=== Section Start ===
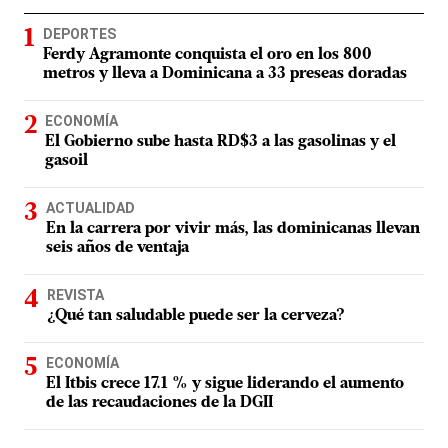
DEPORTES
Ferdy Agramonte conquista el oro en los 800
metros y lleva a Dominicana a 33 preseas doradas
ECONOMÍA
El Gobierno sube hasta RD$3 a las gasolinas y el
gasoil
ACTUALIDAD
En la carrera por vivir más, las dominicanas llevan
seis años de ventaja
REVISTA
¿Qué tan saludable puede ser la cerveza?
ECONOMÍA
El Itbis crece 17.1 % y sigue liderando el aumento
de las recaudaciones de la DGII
=== Section End ===
=== Section Start ===
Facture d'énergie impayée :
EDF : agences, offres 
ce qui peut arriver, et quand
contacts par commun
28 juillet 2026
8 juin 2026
=== Section End ===
• **PROBLEM TO SOLVE**: When the line with "metros y lleva" is reached in the data above, begin copying, and stop after the line with "de las recaudaciones de la DGII"; copy each line exactly, both ends included.

• **RESULT**:
metros y lleva a Dominicana a 33 preseas doradas
ECONOMÍA
El Gobierno sube hasta RD$3 a las gasolinas y el
gasoil
ACTUALIDAD
En la carrera por vivir más, las dominicanas llevan
seis años de ventaja
REVISTA
¿Qué tan saludable puede ser la cerveza?
ECONOMÍA
El Itbis crece 17.1 % y sigue liderando el aumento
de las recaudaciones de la DGII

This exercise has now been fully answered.